The last three assumptions are important not necessarily for estimating the relationship, but for inferring about the relationship. In future chapters, we will discuss how to use a model for prediction, and how to build a confidence/prediction interval around a prediction. Also, we will discuss inference about the coefficient estimates in a model. Violation of one of the last three assumptions will impact our ability to conduct inference about the population parameters.
25.2.7 Residual plots
One purpose of residual plots is to identify characteristics or patterns still apparent in data after fitting a model. These can help to evaluate the assumptions.
Figure 25.7 shows three scatterplots with linear models in the first row and residual plots in the second row.
In the first data set (first column), the residuals show no obvious patterns. The residuals appear to be scattered randomly around the dashed line that represents 0.
The second data set shows a pattern in the residuals. There is some curvature in the scatterplot, which is more obvious in the residual plot. We should not use a straight line to model these data. Instead, a more advanced technique should be used.
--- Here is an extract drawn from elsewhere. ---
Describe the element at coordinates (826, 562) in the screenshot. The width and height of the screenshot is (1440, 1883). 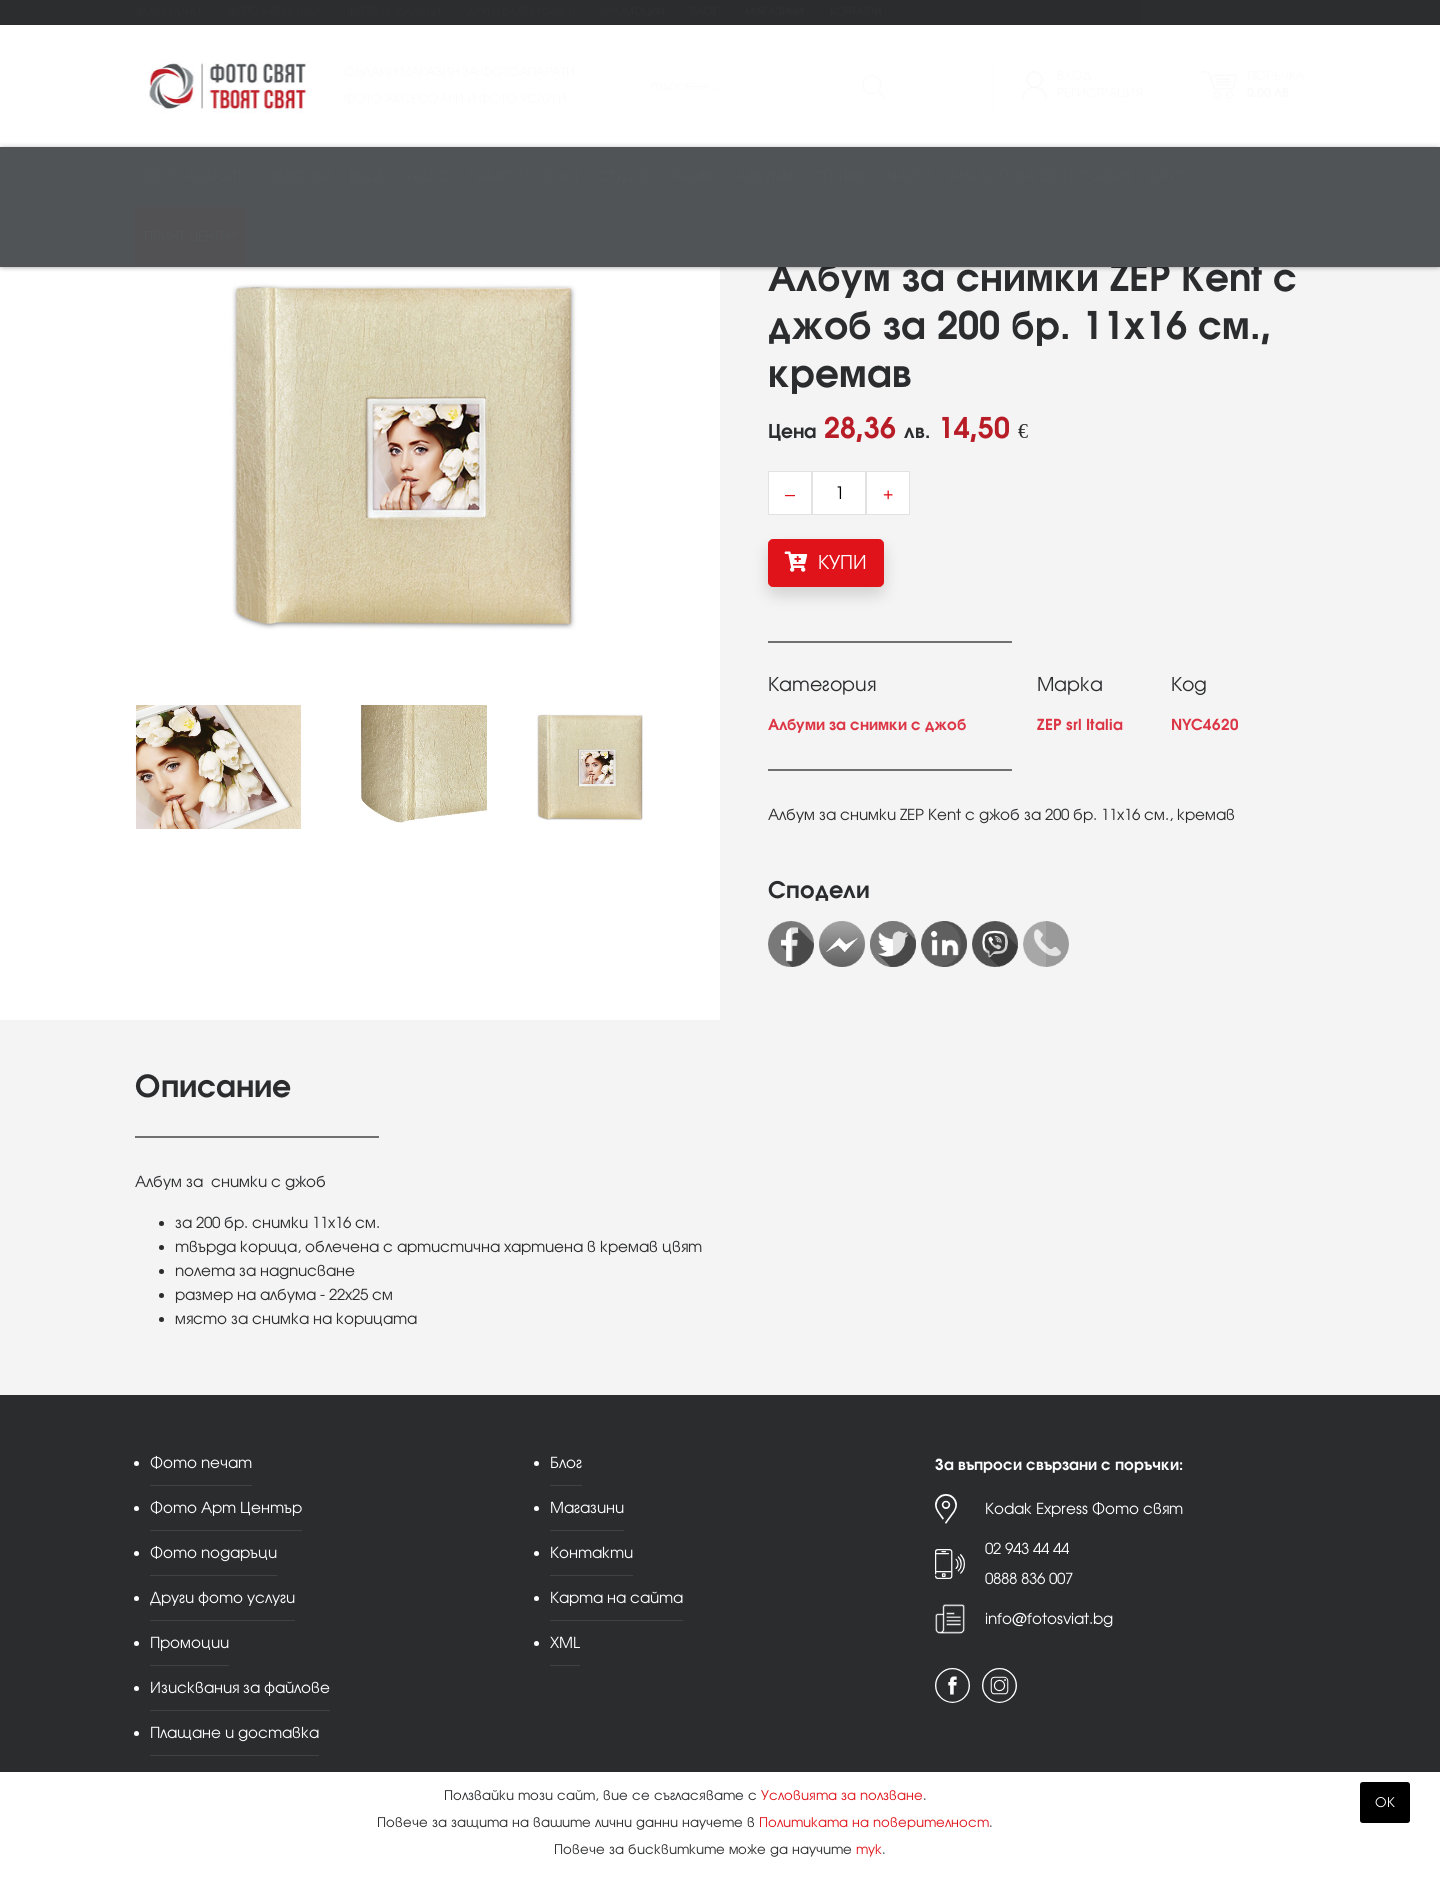
I see `КУПИ` at that location.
In the last plot the spread, variance of the data, seems to increase as the explanatory variable increases. We can see this clearly in the residual plot. To make inference using the \(t\) or \(F\) distribution would require a transformation to equalize the variance.
25.3 Homework Problems
- Nutrition at Starbucks
In the data
folder is a file named starbucks.csv
. Use it to answer the questions below.
- Create a scatterplot of number of calories and amount of carbohydrates.
- Describe the relationship in the graph.
- In this scenario, what are the explanatory and response variables?
- Why might we want to fit a regression line to these data?
- Create a scatterplot of number of calories and amount of carbohydrates with the regression line included.
- Using ’lm()` fit a least squares line to the data.
- Report and interpret the slope coefficient.
- For a menu item with 51 g of carbs, what is the estimated calorie count?
- Could we use the model for a menu item with 100 g of carbs?
- Does the assumption of constant variance seem reasonable for this problem?
- Verify that the line passes through the mean carb and mean calories, do this mathematically.
- What is the estimate of the standard deviation of the residuals? How could you use this information?